Before we explore the use of generators for asynchronous control flow, it's important we learn some basic concepts. Let's start from the syntax; a generator function can be declared by appending the * (asterisk) operator after the function keyword:

function* makeGenerator() {
  //body
}

Inside the makeGenerator() function, we can pause the execution using the keyword yield and return to the caller the value passed to it:

function* makeGenerator() {
  yield 'Hello World';
  console.log('Re-entered');
}

In the preceding code, the generator yields a string, Hello World, by putting the execution of the function on pause. When the generator is resumed, the execution will start from console.log('Re-entered').

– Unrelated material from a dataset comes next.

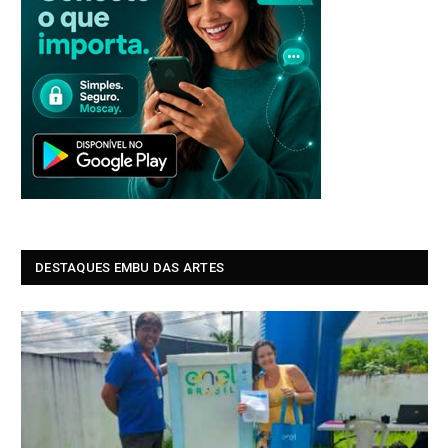
DESTAQUES EMBU DAS ARTES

The makeGenerator() function is essentially a factory that, when invoked, returns a new generator object:

var gen = makeGenerator();

The most important method of the generator object is next(), which is used to start/resume the execution of the generator and returns an object in the following form:

{
  value: <yielded value>
  done: <true if the execution reached the end>
}

This object contains the value yielded by the generator (value) and a flag to indicate if the generator has completed its execution (done).

A simple example

To demonstrate generators, let's create a new module. We can call it fruitGenerator.js and include the following code:

function* fruitGenerator() {
    yield 'apple';
    yield 'orange';
    return 'watermelon';
}

var newFruitGenerator = fruitGenerator();
console.log(newFruitGenerator.next());    //[1]
console.log(newFruitGenerator.next());    //[2]
console.log(newFruitGenerator.next());    //[3]

We can run the new module with the following command:

node --harmony-generators fruitGenerator

The preceding code should print the following output:

{ value: 'apple', done: false }
{ value: 'orange', done: false }
{ value: 'watermelon', done: true }

This is a short explanation of what happened in the preceding code:

The first time newFruitGenerator.next() was invoked, the generator started its execution until it reached the first yield command, which put the generator on pause and returned the value apple, to the caller.
At the second invocation of newFruitGenerator.next(), the generator resumed, starting from the second yield command, which in turn put on pause the execution again, while returning the value orange to the caller.
The last invocation of newFruitGenerator.next() caused the execution of the generator to resume from its last instruction, a return statement, which terminates the generator, returns the value, watermelon, and sets the done property to true in the result object.

Generators as iterators

To better understand why generators are so useful for the implementation of iterators, let's build one. In a new module, which we will call iteratorGenerator.js, let's write the following code:

function* iteratorGenerator(arr) {
  for(var i = 0; i < arr.length; i++) {
    yield arr[i];
  };
}

var iterator = iteratorGenerator(['apple', 'orange', 'watermelon']);
var currentItem = iterator.next();
while(!currentItem.done) {
  console.log(currentItem.value);
  currentItem = iterator.next();
}

We can execute this code using the following command:

node --harmony-generators iteratorGenerator

The preceding simple program should print the list of the items in the array as follows:

apple
orange
watermelon

In this example, each time we call iterator.next(), we resume the for loop of the generator, which runs another cycle by yielding the next item in the array. This demonstrates how the state of the generator is maintained across invocations. When resumed, the loop and all the variables are exactly the same as when the execution was put on pause.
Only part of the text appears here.